+++ THE DATA +++
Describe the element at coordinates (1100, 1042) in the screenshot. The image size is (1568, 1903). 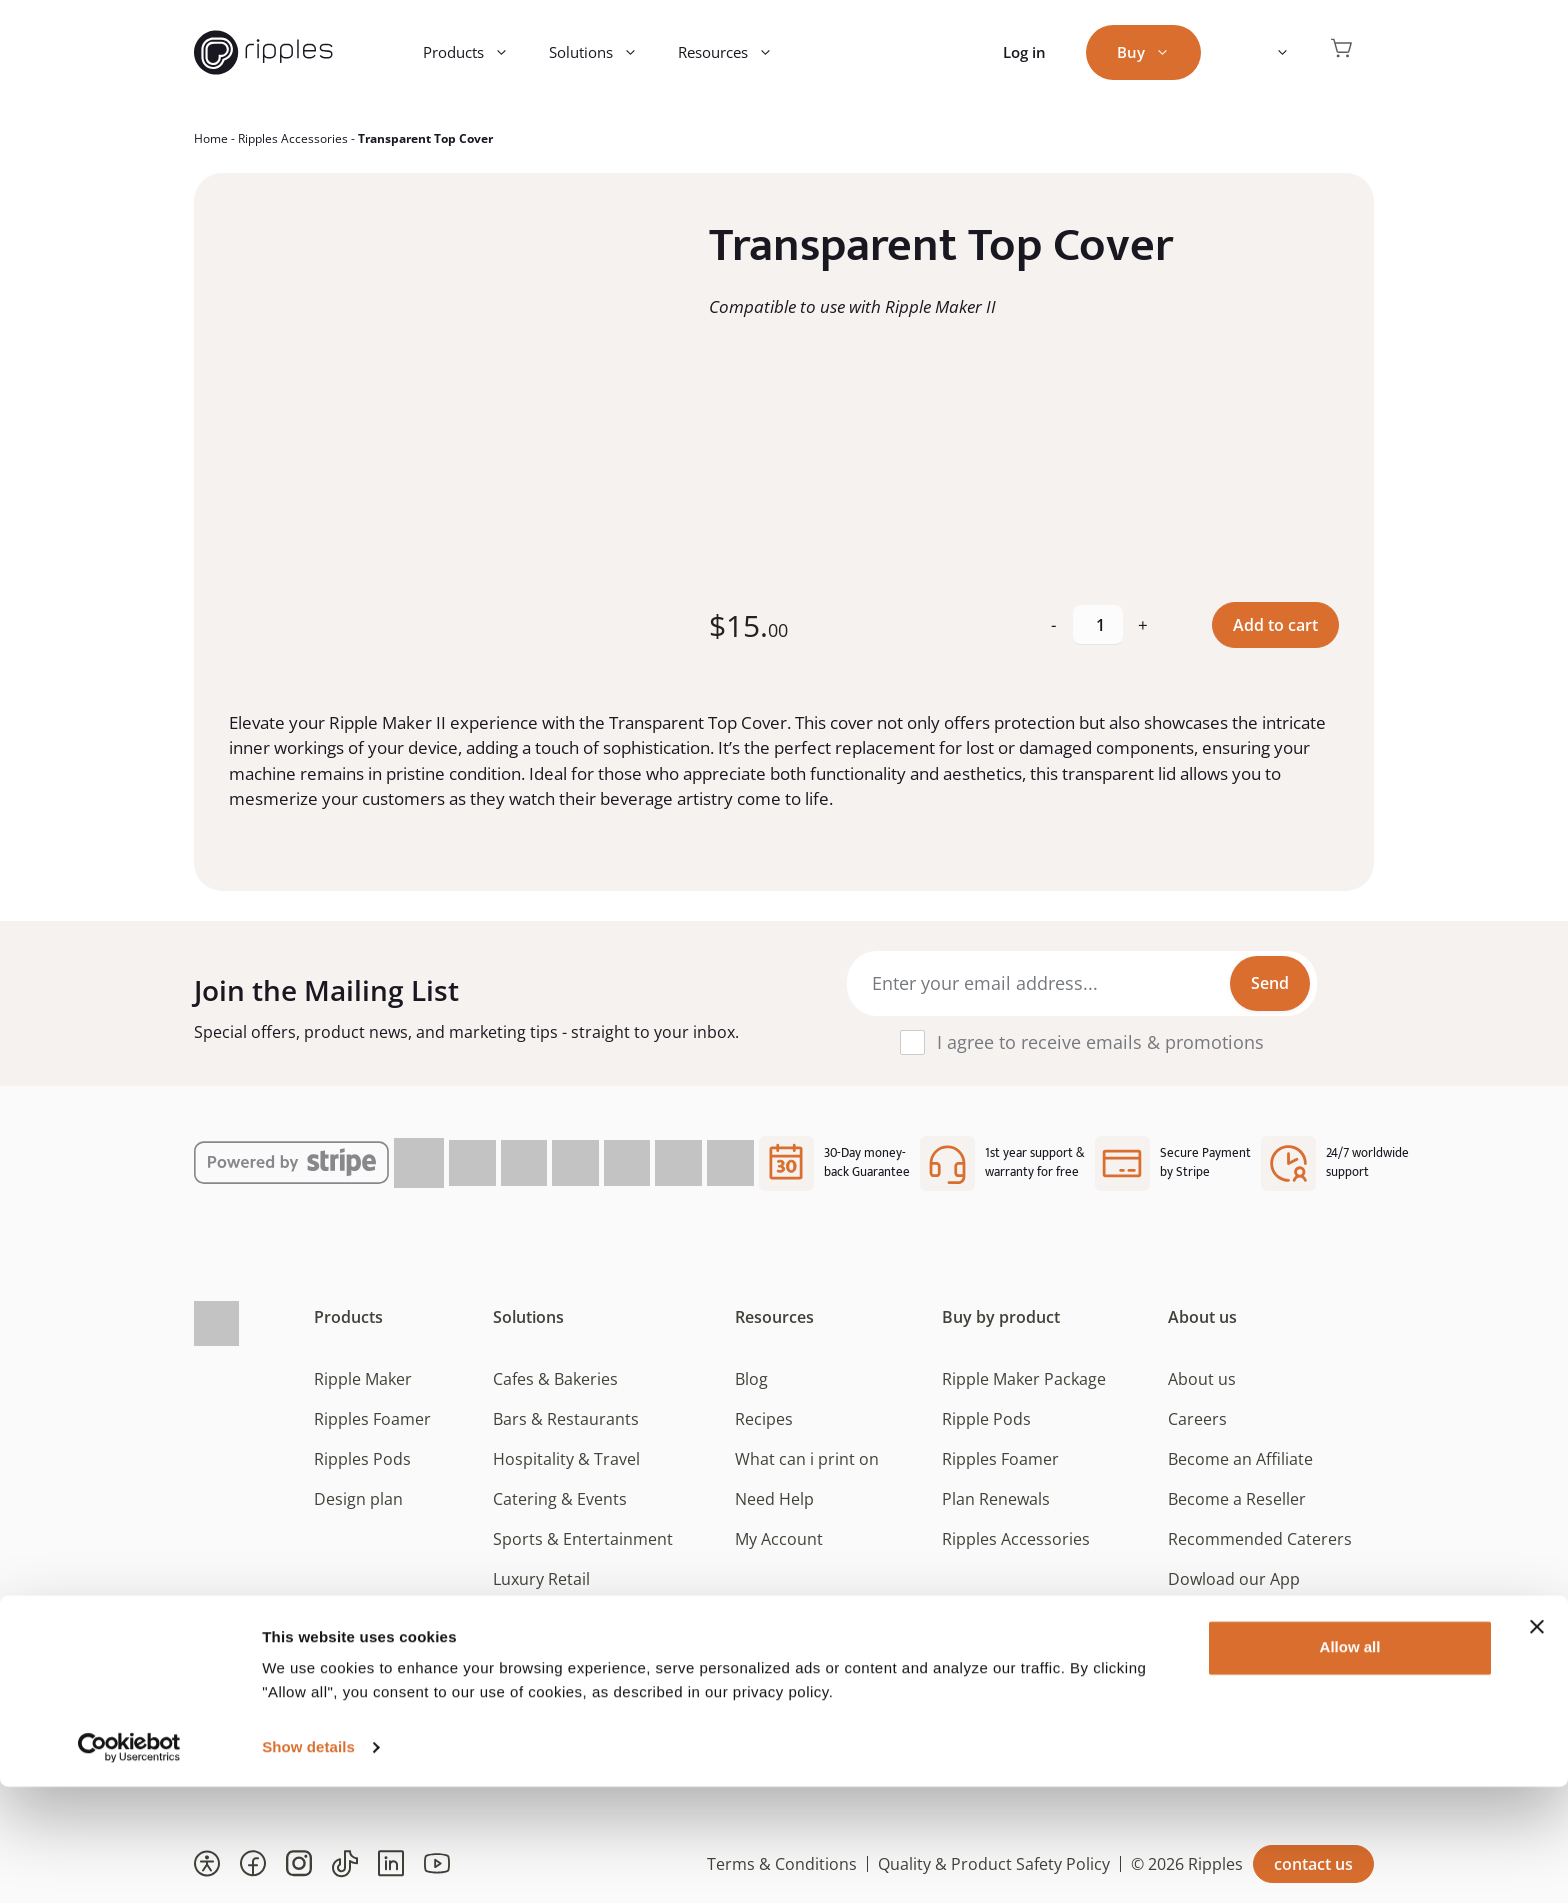
I see `I agree to receive emails & promotions` at that location.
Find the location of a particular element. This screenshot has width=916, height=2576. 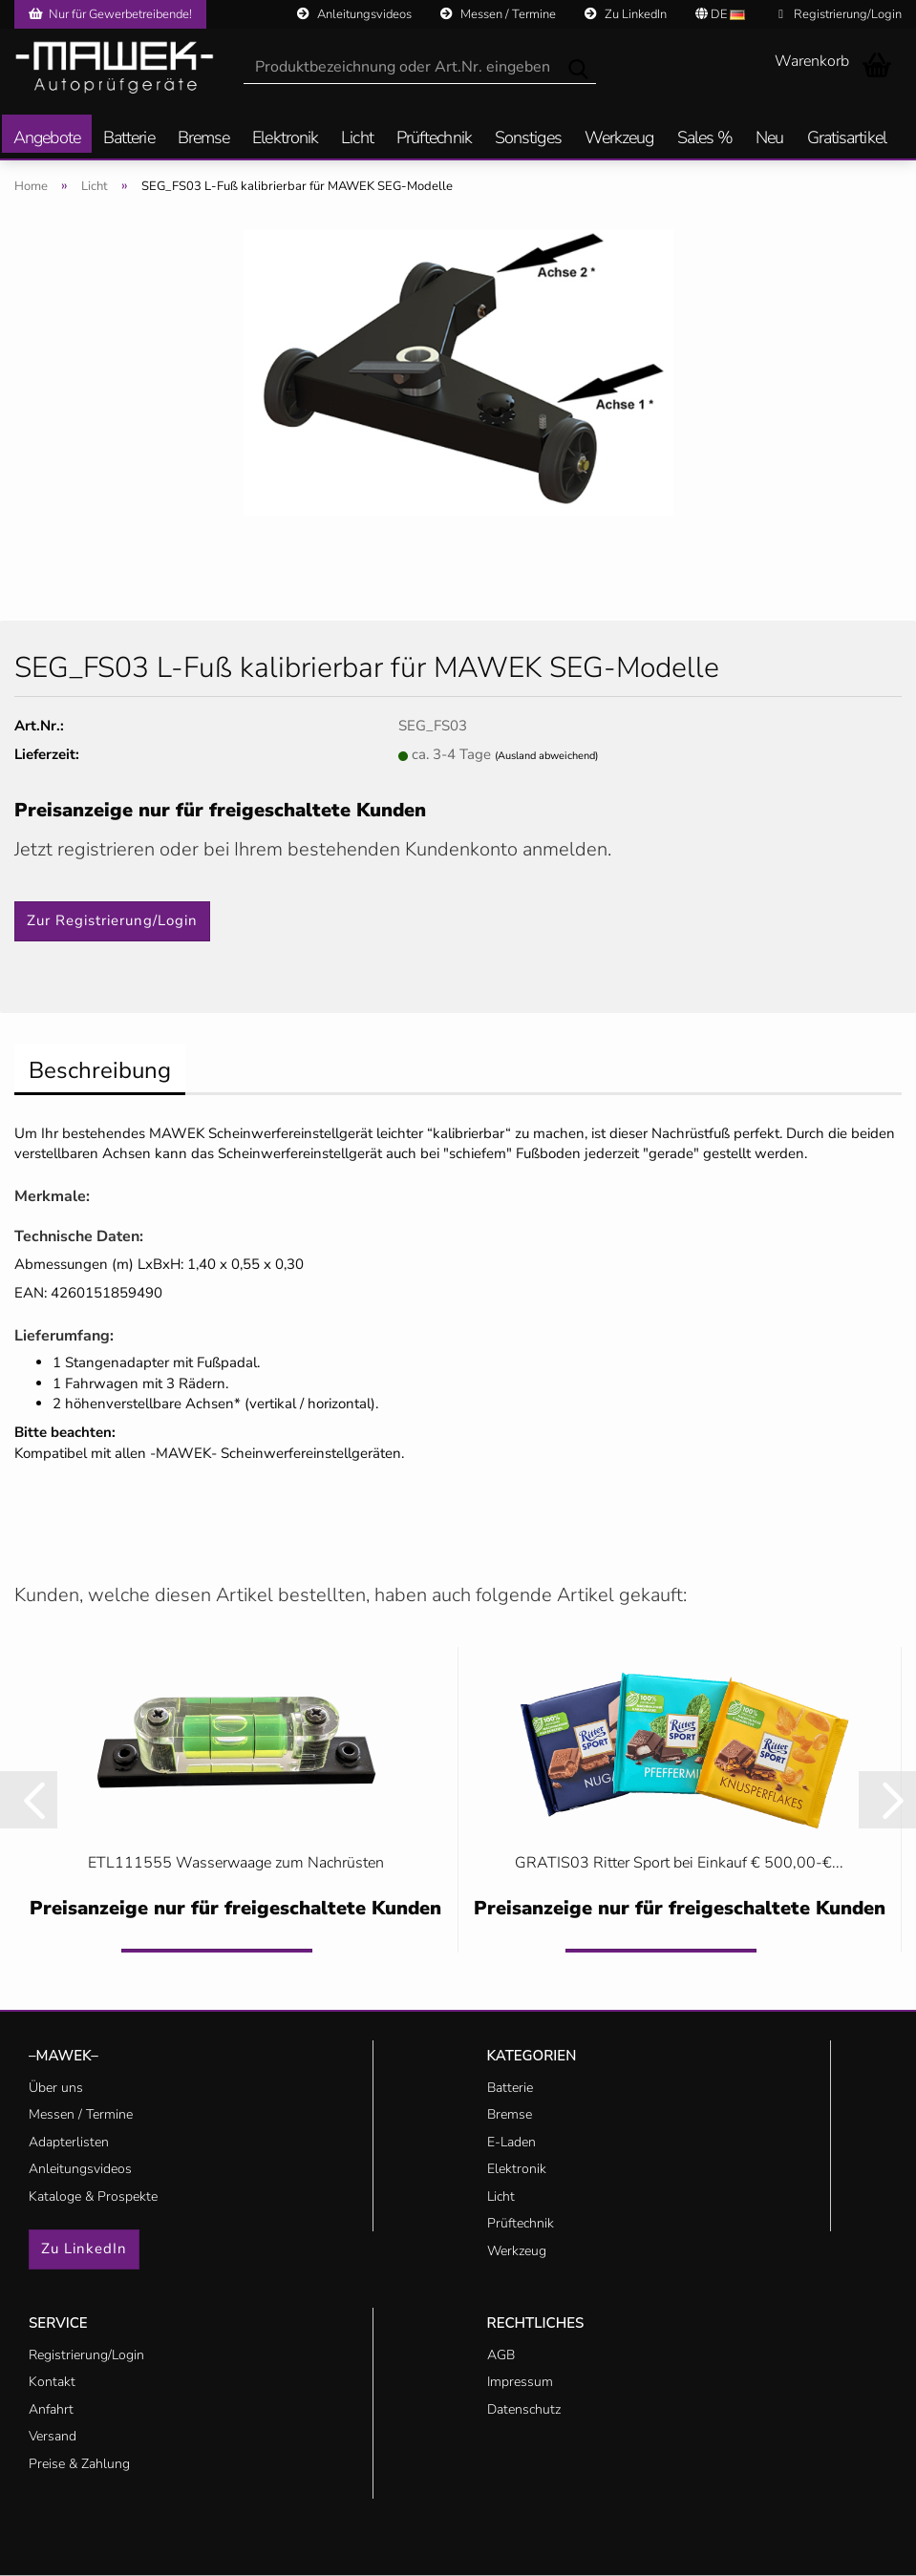

Impressum is located at coordinates (520, 2382).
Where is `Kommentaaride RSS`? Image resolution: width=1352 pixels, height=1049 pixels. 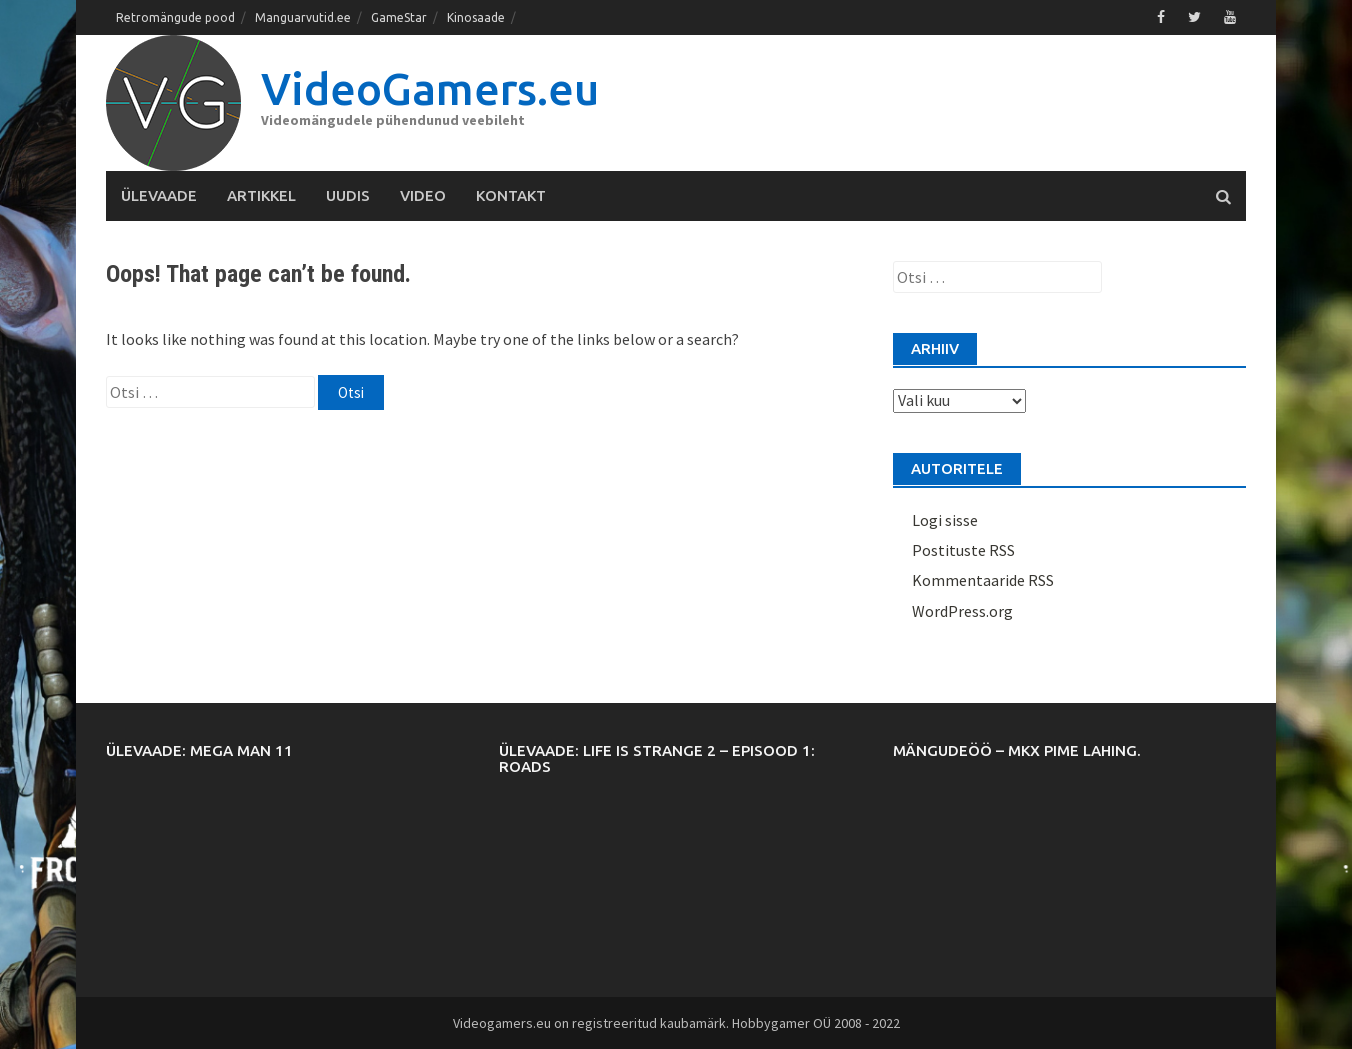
+++
• _TRY IT_
Pictures are to be left out when the entries above are repeated exactly.

• _EXERCISE SOLUTION_
Describe the element at coordinates (1100, 1042) in the screenshot. The image size is (1568, 1903). 
I see `I agree to receive emails & promotions` at that location.
Find the location of a particular element. This screenshot has width=916, height=2576. 

Impressum is located at coordinates (520, 2382).
Where is `Kommentaaride RSS`? Image resolution: width=1352 pixels, height=1049 pixels. 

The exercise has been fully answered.